If the unrepentent sinner, unshriven and without a firm purpose of amendment, can officially be admitted to Holy Communion, it’s game over for discipline in the Church.  It’s over for authoritative teaching on faith and morals.

If Christ was wrong about marriage and divorce, then He isn’t God and everything we are doing is pointless and idolatrous.

In the Catholic Herald:

There’s a movement to undermine Catholic morality – Communion is just the start
by Ed Condon

Modern-day Pharisees are trying to get round the Church’s teaching on objective right and wrong. Their next target? Humanae Vitae [It’s always about sex, isn’t it.]

I am going to risk a prediction: 2018 will be the year we see an end to the fighting over Amoris Laetitia.

This might seem rather presumptuous, given that just this week five bishops [Kazakhs + 2 Italians – and now Card. Pujats.] have underscored the Church’s traditional teaching on the reception of Communion by the divorced and remarried.
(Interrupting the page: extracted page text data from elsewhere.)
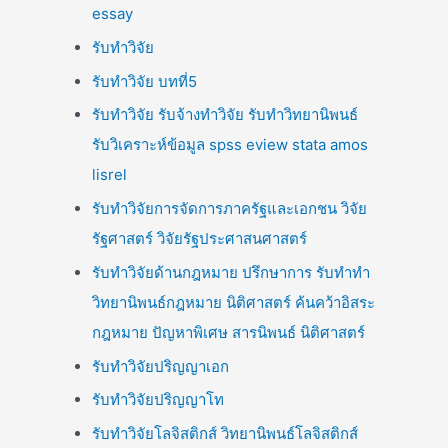
essay
รับทำวิจัย
รับทำวิจัย บทที่5
รับทำวิจัย รับจ้างทำวิจัย รับทำวิทยานิพนธ์
รับวิเคราะห์ข้อมูล spss eview stata amos
lisrel
รับทำวิจัยการจัดการภาครัฐและเอกชน วิจัย
รัฐศาสตร์ วิจัยรัฐประศาสนศาสตร์
รับทำวิจัยด้านกฎหมาย ปรึกษาการ รับทำทำ
วิทยานิพนธ์กฎหมาย นิติศาสตร์ ค้นคว้าอิสระ
กฎหมาย ปัญหาพิเศษ สารนิพนธ์ นิติศาสตร์
รับทำวิจัยปริญญาเอก
รับทำวิจัยปริญญาโท
รับทำวิจัยโลจิสติกส์ วิทยานิพนธ์โลจิสติกส์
The bishops’ statement is a positive delight to read for its clarity of thought and expression – especially after some of the tortured sophistries we have had to endure of late.

The document unflinchingly reminds us that some things are just wrong, and no amount of personal reflection or mitigating circumstances can change that.

Seeming to address directly the various interpretations of that single contentious footnote in Amoris Laetitia (the one Pope Francis cannot remember), the five bishops quote St John Paul II: “The confusion created in the conscience of many faithful by the differences of opinions and teachings … about serious and delicate questions of Christian morals, ends up by diminishing the true sense of sin almost to the point of eliminating it.” This describes all too well the results, and I would say the intentions, of many of the opaque and tendentious “pastoral” guidelines which have followed Amoris Laetitia.

The doctrinal errors in interpreting Amoris Laetitia are part of a serious movement afoot in the Church to undermine her clarity of thought and expression on the moral order, especially regarding marriage, sexuality and personal conscience. What drives this movement? Let’s be clear: it has nothing to do with helping divorced and remarried Catholics. [Exactly.] Those of us who work in marriage tribunals, where canonists and priests have more contact with such couples on a daily basis than most working in bishops’ conferences have in a year, can tell you that the divorced and remarried are, in the vast majority of cases, desperately seeking clarity from the Church, not to be told to “do whatever they think is right.”  [That’s why this push of false “mercy” without truth is destructive and evil.]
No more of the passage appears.